To make matters worse, my hangovers were dreadful. And the drinking definitely exacerbated the hot flushes. I could feel my temperature rising with every sip. And my sleep, frankly, was as fragmented as hell.
In retrospect, I think what I was doing was drinking to keep myself feeling young. Alcohol was my link to the hurly-burly of my 30s and 40s — a reminder that I could still be, as it were, fun and vivacious. It gave a sense of occasion to an otherwise humdrum day.
And being a feast-or-famine sort of person, the idea of cutting down to one small glass a day seemed almost more depressing than actually giving up.
So I continued apace, desperately trying to recreate the effect drink used to have on me when I drank moderately. And all the time feeling more and more bloated and oyster-eyed and menopausal than ever.
To try to make myself feel a bit better, I started drinking lots of water and experimenting on the wine front. For a while I drank only organic. Then came the sugar-free champagne — until the ludicrous expense of it hit home.
Then there was a phase of drinking anything I wanted as long as it was 11.5 per cent or under, followed by my long love affair with rosé. Preferably pale French rosé, chilled within an inch of its life and enjoyed all year round — partly because it seemed more festive and sporty and outdoorsy than white, but mostly because it slipped down so easily.
(Rosé, it turns out, has a higher sugar content than either white or red, and is the reason why so many of us come home from a lovely Mediterranean holiday feeling terrible.)
And all the while I’d be desperately trawling the internet for studies linking moderate alcohol consumption to a reduced risk of heart problems, better bone density, etc. There’s always one around somewhere if you look hard enough.
But what I always came unstuck on was the word ‘moderate’ — the word that means one measly glass a day.
In my case, there was no getting round that. Nor, more importantly, was there any way round the increasing evidence of alcohol’s almost incontrovertible link with breast cancer.

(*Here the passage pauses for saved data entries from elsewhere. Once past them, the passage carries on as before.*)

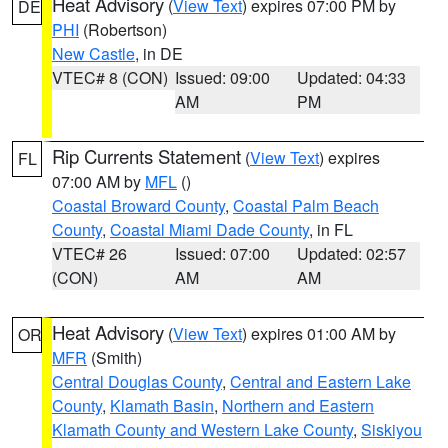
Heat Advisory
(
View Text
) expires 07:00 PM by
DE
PHI
(Robertson)
New Castle
, in DE
VTEC# 8 (CON)
Issued: 09:00
Updated: 04:33
AM
PM
Rip Currents Statement
(
View Text
) expires
FL
07:00 AM by
MFL
()
Coastal Broward County
,
Coastal Palm Beach
County
,
Coastal Miami Dade County
, in FL
VTEC# 26
Issued: 07:00
Updated: 02:57
(CON)
AM
AM
Heat Advisory
(
View Text
) expires 01:00 AM by
OR
MFR
(Smith)
Central Douglas County
,
Central and Eastern Lake
County
,
Klamath Basin
,
Northern and Eastern
Klamath County and Western Lake County
,
Siskiyou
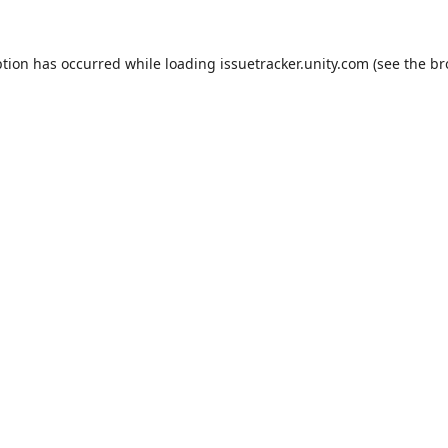
ption has occurred while loading
issuetracker.unity.com
(see the
br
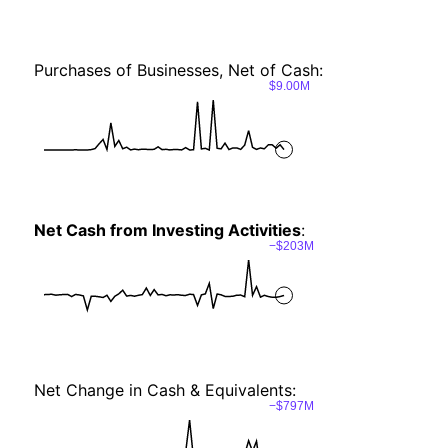
Purchases of Businesses, Net of Cash:
$9.00M
Net Cash from Investing Activities
:
−$203M
Net Change in Cash & Equivalents:
−$797M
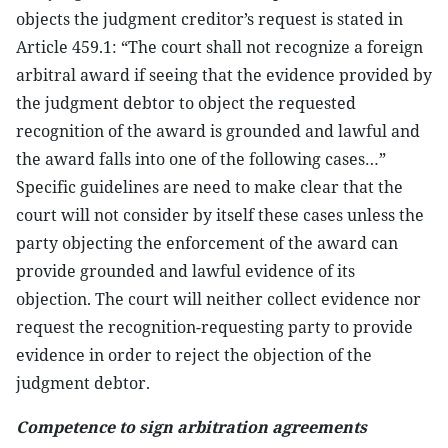
objects the judgment creditor’s request is stated in
Article 459.1: “The court shall not recognize a foreign
arbitral award if seeing that the evidence provided by
the judgment debtor to object the requested
recognition of the award is grounded and lawful and
the award falls into one of the following cases…”
Specific guidelines are need to make clear that the
court will not consider by itself these cases unless the
party objecting the enforcement of the award can
provide grounded and lawful evidence of its
objection. The court will neither collect evidence nor
request the recognition-requesting party to provide
evidence in order to reject the objection of the
judgment debtor.
Competence to sign arbitration agreements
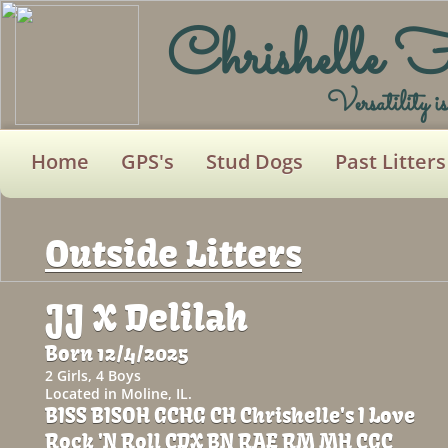
Chrishelle 
Versatility i
Home
GPS's
Stud Dogs
Past Litters
Outside Litters
JJ
X Delilah
Born 12/4/2025
2 Girls, 4 Boys
Located in Moline, IL.
BISS BISOH GCHG CH Chrishelle's I Love
Rock 'N Roll CDX BN RAE RM MH CGC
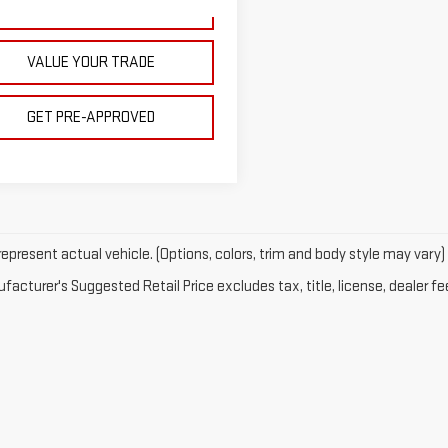
328 mi
Ext.
Int.
GET YOUR PRICE
VALUE YOUR TRADE
GET PRE-APPROVED
epresent actual vehicle. (Options, colors, trim and body style may vary)
acturer's Suggested Retail Price excludes tax, title, license, dealer fe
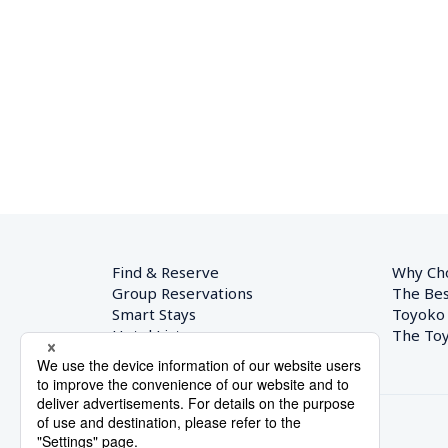
Find & Reserve
Why Ch
Group Reservations
The Bes
Smart Stays
Toyoko
Hotel List
The Toy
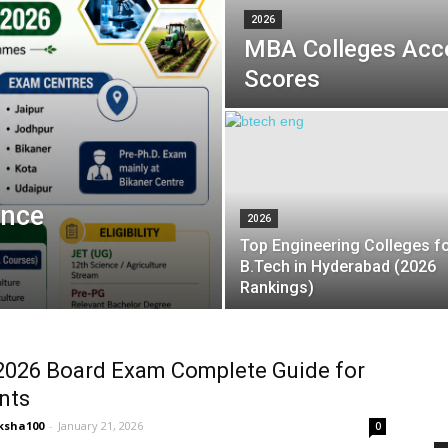
2026
MBA Colleges Acc
Scores
ance
2026
Top Engineering Colleges f
B.Tech in Hyderabad (2026
Rankings)
2026 Board Exam Complete Guide for
nts
ksha100
-
January 21, 2026
0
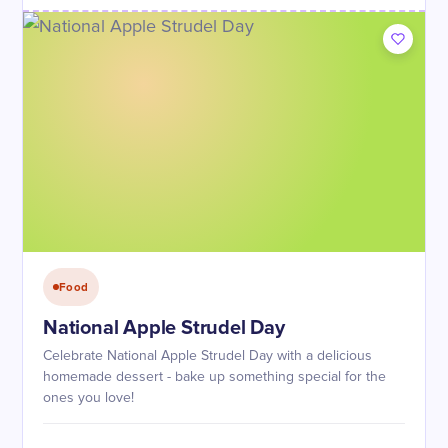
Food
National Apple Strudel Day
Celebrate National Apple Strudel Day with a delicious
homemade dessert - bake up something special for the
ones you love!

In 2008, a doctor in Toronto had concluded that women who had one drink a day would see their ten-year risk of breast cancer rise from 2.8 per cent to 3.5 per cent; and for women who had two drinks a day, from 2.8 per cent to 4.1 per cent. This meant that women like me who had four drinks a day could be looking at 8.2 per cent.
It made me think anew about the grape seed-sized tumour I’d found in my right breast that summer of 2007. Could it have been caused by my drinking? And now that I was on HRT, could I be putting myself in danger of getting it again?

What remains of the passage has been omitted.